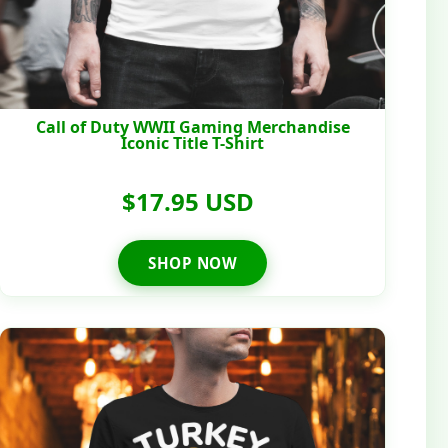
Call of Duty WWII Gaming Merchandise
Iconic Title T-Shirt
$17.95 USD
SHOP NOW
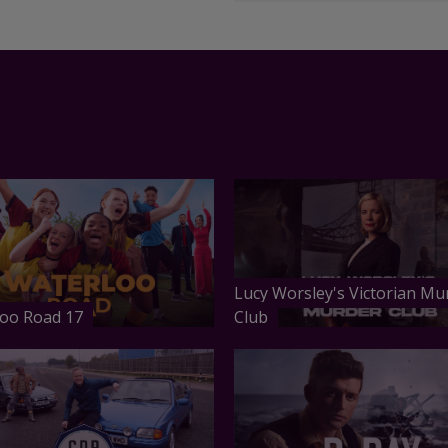
Lucy Worsley's Victorian Mu
oo Road 17
Club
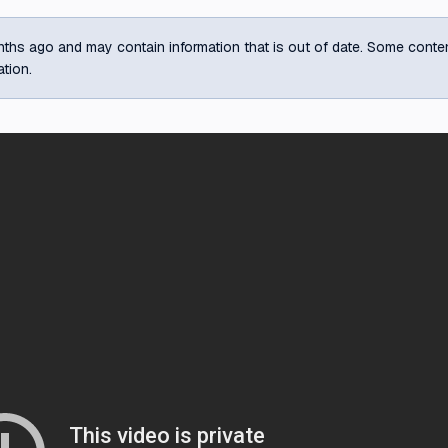
ths ago and may contain information that is out of date. Some content m
ation.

= = = = = = =

What you are asked to do:
Each line from the one with "Iconic Title T-Shirt" to the final line of the data above is to be printed exactly; no picture should appear in the copy.

Final answer:
Iconic Title T-Shirt
$17.95 USD
SHOP NOW
Lucy Worsley's Victorian Mu
oo Road 17
Club
ths ago and may contain information that is out of date. Some content m
ation.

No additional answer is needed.